Task objective> Count the lines below that carry the word "crucial". Answer with that number alone.

Dataset excerpts>
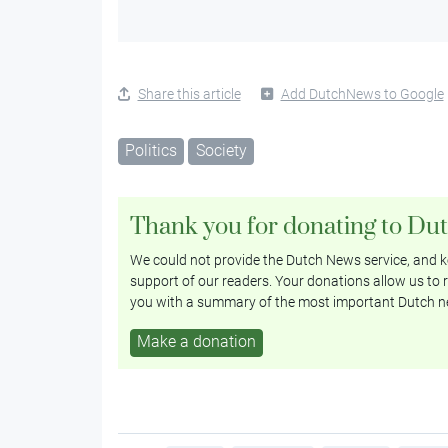
Share this article
Add DutchNews to Google
Politics
Society
Thank you for donating to Du
We could not provide the Dutch News service, and ke
support of our readers. Your donations allow us to r
you with a summary of the most important Dutch n
Make a donation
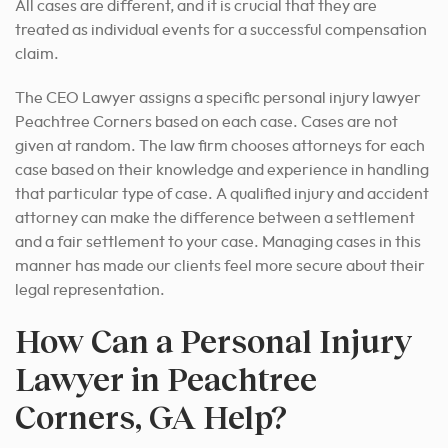
All cases are different, and it is crucial that they are
treated as individual events for a successful compensation
claim.
The CEO Lawyer assigns a specific personal injury lawyer
Peachtree Corners based on each case. Cases are not
given at random. The law firm chooses attorneys for each
case based on their knowledge and experience in handling
that particular type of case. A qualified injury and accident
attorney can make the difference between a settlement
and a fair settlement to your case. Managing cases in this
manner has made our clients feel more secure about their
legal representation.
How Can a Personal Injury
Lawyer in Peachtree
Corners, GA Help?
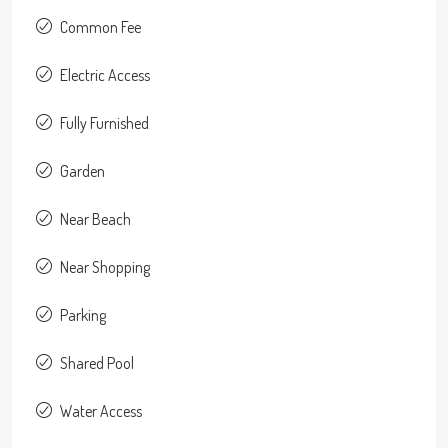
Common Fee
Electric Access
Fully Furnished
Garden
Near Beach
Near Shopping
Parking
Shared Pool
Water Access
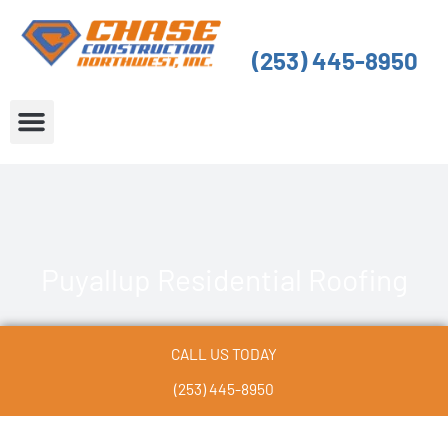
Skip
to
(253) 445-8950
content
About Us
Service Areas
Puyallup Residential Roofing
CALL US TODAY
(253) 445-8950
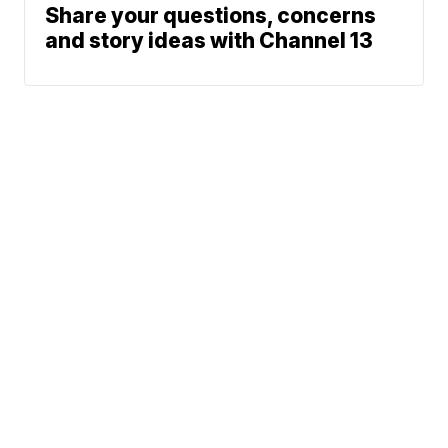
Share your questions, concerns
and story ideas with Channel 13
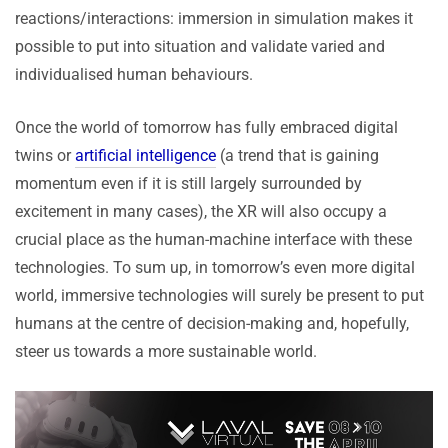
reactions/interactions: immersion in simulation makes it
possible to put into situation and validate varied and
individualised human behaviours.
Once the world of tomorrow has fully embraced digital
twins or
artificial intelligence
(a trend that is gaining
momentum even if it is still largely surrounded by
excitement in many cases), the XR will also occupy a
crucial place as the human-machine interface with these
technologies. To sum up, in tomorrow’s even more digital
world, immersive technologies will surely be present to put
humans at the centre of decision-making and, hopefully,
steer us towards a more sustainable world.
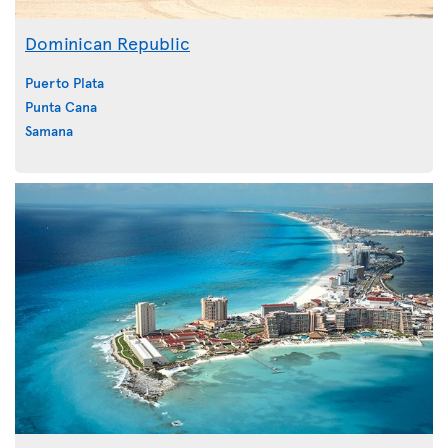
Dominican Republic
Puerto Plata
Punta Cana
Samana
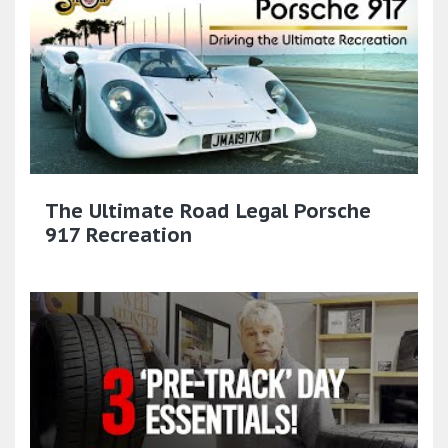
The Ultimate Road Legal Porsche
917 Recreation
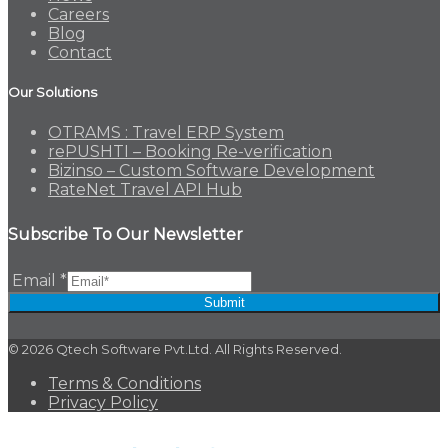
Careers
Blog
Contact
Our Solutions
OTRAMS : Travel ERP System
rePUSHTI – Booking Re-verification
Bizinso – Custom Software Development
RateNet Travel API Hub
Subscribe To Our Newsletter
Email
*
Submit
© 2026 Qtech Software Pvt.Ltd. All Rights Reserved.
Terms & Conditions
Privacy Policy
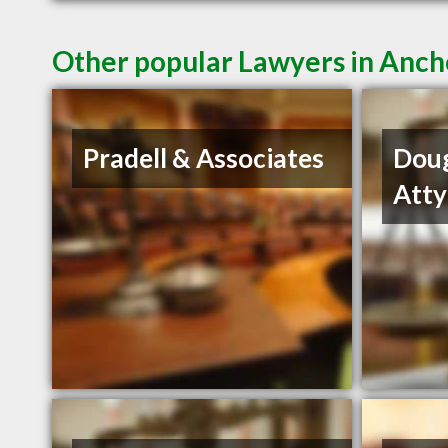
Other popular Lawyers in Anc
Pradell & Associates
Dou
Atty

Written response> 2